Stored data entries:
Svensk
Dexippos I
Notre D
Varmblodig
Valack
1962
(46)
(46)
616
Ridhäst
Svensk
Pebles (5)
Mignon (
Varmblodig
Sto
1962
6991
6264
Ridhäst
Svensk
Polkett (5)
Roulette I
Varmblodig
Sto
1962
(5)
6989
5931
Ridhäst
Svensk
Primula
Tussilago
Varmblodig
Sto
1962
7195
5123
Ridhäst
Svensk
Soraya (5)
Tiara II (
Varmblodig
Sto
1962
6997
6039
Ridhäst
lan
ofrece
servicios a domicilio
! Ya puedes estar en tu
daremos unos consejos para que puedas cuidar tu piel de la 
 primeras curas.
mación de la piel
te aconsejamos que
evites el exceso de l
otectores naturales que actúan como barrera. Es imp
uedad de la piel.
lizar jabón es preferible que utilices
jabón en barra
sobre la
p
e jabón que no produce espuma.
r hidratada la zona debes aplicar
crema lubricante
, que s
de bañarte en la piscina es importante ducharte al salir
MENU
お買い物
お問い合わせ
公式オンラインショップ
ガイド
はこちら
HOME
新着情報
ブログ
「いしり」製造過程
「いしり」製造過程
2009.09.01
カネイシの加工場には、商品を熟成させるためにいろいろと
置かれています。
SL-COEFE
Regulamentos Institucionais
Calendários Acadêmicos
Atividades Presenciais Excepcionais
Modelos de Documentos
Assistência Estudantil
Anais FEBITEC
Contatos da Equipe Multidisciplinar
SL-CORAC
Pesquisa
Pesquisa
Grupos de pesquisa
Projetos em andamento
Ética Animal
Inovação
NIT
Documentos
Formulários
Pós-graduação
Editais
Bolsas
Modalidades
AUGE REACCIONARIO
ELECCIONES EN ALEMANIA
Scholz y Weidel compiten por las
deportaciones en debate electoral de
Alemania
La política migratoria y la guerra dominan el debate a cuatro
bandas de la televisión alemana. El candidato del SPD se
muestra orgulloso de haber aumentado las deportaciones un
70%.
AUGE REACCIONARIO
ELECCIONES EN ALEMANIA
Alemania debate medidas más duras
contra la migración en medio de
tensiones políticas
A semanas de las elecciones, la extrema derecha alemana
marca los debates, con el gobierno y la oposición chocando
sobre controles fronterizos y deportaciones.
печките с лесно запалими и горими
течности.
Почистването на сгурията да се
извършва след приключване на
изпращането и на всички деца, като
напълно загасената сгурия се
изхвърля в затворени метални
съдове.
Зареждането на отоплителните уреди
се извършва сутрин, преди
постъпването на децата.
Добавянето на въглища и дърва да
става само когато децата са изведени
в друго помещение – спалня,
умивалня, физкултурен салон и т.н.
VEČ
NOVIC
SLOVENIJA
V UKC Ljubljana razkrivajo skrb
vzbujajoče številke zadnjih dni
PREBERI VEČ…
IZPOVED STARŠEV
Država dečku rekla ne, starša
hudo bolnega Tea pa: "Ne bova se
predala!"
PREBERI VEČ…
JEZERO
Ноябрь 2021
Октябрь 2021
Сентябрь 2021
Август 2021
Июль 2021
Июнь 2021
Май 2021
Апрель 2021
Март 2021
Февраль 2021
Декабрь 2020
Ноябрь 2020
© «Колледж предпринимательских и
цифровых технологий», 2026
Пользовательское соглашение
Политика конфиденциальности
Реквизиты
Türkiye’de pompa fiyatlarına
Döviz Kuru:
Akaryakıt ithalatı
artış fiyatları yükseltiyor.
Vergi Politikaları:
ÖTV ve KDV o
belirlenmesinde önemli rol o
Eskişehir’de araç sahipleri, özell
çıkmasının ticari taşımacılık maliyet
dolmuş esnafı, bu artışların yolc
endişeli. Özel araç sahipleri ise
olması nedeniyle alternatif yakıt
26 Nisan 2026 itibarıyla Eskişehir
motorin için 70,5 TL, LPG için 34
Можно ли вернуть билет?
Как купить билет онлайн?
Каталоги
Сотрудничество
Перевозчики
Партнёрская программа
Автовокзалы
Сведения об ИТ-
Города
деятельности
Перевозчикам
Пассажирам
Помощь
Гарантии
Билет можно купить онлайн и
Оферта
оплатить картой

--- Task item ---
Copy word for word the stretch of entries above from the line that has "estar en tu" through the line that has "sobre controles fronterizos y deportaciones.", both ends included, and nothing outside it.

--- Solution to this problem ---
! Ya puedes estar en tu
daremos unos consejos para que puedas cuidar tu piel de la 
 primeras curas.
mación de la piel
te aconsejamos que
evites el exceso de l
otectores naturales que actúan como barrera. Es imp
uedad de la piel.
lizar jabón es preferible que utilices
jabón en barra
sobre la
p
e jabón que no produce espuma.
r hidratada la zona debes aplicar
crema lubricante
, que s
de bañarte en la piscina es importante ducharte al salir
MENU
お買い物
お問い合わせ
公式オンラインショップ
ガイド
はこちら
HOME
新着情報
ブログ
「いしり」製造過程
「いしり」製造過程
2009.09.01
カネイシの加工場には、商品を熟成させるためにいろいろと
置かれています。
SL-COEFE
Regulamentos Institucionais
Calendários Acadêmicos
Atividades Presenciais Excepcionais
Modelos de Documentos
Assistência Estudantil
Anais FEBITEC
Contatos da Equipe Multidisciplinar
SL-CORAC
Pesquisa
Pesquisa
Grupos de pesquisa
Projetos em andamento
Ética Animal
Inovação
NIT
Documentos
Formulários
Pós-graduação
Editais
Bolsas
Modalidades
AUGE REACCIONARIO
ELECCIONES EN ALEMANIA
Scholz y Weidel compiten por las
deportaciones en debate electoral de
Alemania
La política migratoria y la guerra dominan el debate a cuatro
bandas de la televisión alemana. El candidato del SPD se
muestra orgulloso de haber aumentado las deportaciones un
70%.
AUGE REACCIONARIO
ELECCIONES EN ALEMANIA
Alemania debate medidas más duras
contra la migración en medio de
tensiones políticas
A semanas de las elecciones, la extrema derecha alemana
marca los debates, con el gobierno y la oposición chocando
sobre controles fronterizos y deportaciones.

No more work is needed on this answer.